Bill, it is interesting to study the intersections between Piaget and
>Vygotsky, and I am doing this with my group of pos-graduation at the
>university. Don't you think that the idea that Piaget didn't pay
>attention to the social interaction was a mis-understanding made by
>Vygotsky? Piaget survived Vygotsky in almost half a century and he
>improved his theory. He continued with his research and wrote a lot of
>articles and books where he thinks about the social interaction. We
>can't continue with the same perspective about Piaget like Vygotsky
>because we know the rest of the Theory. Vygotsky knew only the "young"
>Piaget. Thanks, maria judith lins
>Bill Barowy wrote:
>>
>> At 08:03 AM 4/29/98 -0200, maria judith wrote:
>> >hello Kwang-Su Cho,
>> >I agree with your perplexity. I am working with Piaget's theory and the
>> >social interaction. Piaget said that it is impossible to get out from
>> >the concrete operative period to the logical thinking of the adolescence
>> >if the individual can't interact in the society. I think that there is a
>> >misunderstanding when people say that Piaget't didn't pay attention to
>> >how important the social interaction is. The Genetic Epistemology
>> >explains the logical development of the thinking of subjects who need
>> >the social interaction to get the goal.
>>
>> I agree Maria Judith with you AND with Barbara Rogoff:
>>
>> >> Piaget's use of the isolated individual as the
>> >> unit of analysis, in my view, makes it impossible to develop
>> >> a sociocultural approach to cognition using his theory as
>> >> the basis;sociocultural aspects of cognition are not merely
>> >> the addition of individul changes in thinking resulting
>> >> from social interaction.(Rogoff, 1998, p. 686)
>> >>
>>
>> Barbara's point is whether Piaget's theory, which centers on 'the
>> individual' can be used as the *basis* for a sociocultultural theory.
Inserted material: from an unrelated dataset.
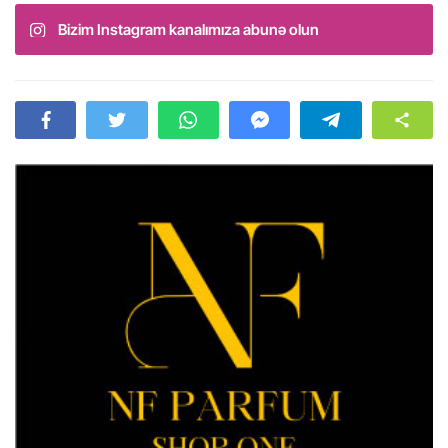
Bizim Instagram kanalımıza abunə olun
>> Piaget mostly focusses on development of the one, sometimes in the presence
>> of the many. This does indeed offers valuable insights into development,
>> but it is a partial view. The whole is more than the sum of its parts.
>> People come together in ways that are more than what you can add from their
>> individual contributions taken from a view on the individual. Similarly
>> however, sociocultural theories also offer partial views, but these
>> complement Piagets ideas.
>>
>> There are intersections in the views:
>>
>> "In simpler terms, the child does not at first succeed in reflecting in
>> words and concepts the procedures that he already knows how to carry out in
>> acts, and if he cannot reflect them it is because, in order to adapt
>> himself to the collective and conceptual plane on which his thought will
>> henceforth move, he is obliged to repeat the work of coordination between
>> assimilation and accomodation alread accomplished in his sensorimoter
>> adaptation anterior to the physical and practical universe"
>>
>> Piaget, The construction of reality in the child, p 407
>>
>> There are similar ideas here to what Vygosky describes, though Piaget
>> focusses more on what happens when a person interacts with a physical world
>> in which social interactions are secondary. Vygotsky impresses me as
>> accomplishing the complement. Situations outside the laboratory might
>> include either. I am reminded of one in which I recently walked up to a
>> boy code-named 'Pablo' who was sitting alone, playing a very challenging
>> game, at a computer. As I began to interact with him, Vygotsky entered the
>> conversation, and Piaget moved to the side. I realize that not only did I
>> have difficulty understanding the game, so also did the child. What was he
>> doing prior to my arrival? He seemed completely occupied as I approached.
>> I would have liked to debrief with both Piaget and Vygotsky.
>>
>> Bill Barowy, Associate Professor
>> Technology in Education
>> Lesley College, 29 Everett Street, Cambridge, MA 02138-2790
>> Phone: 617-349-8168 / Fax: 617-349-8169
>> _______________________
>> "One of life's quiet excitements is to stand somewhat apart from yourself
>> and watch yourself softly become the author of something beautiful."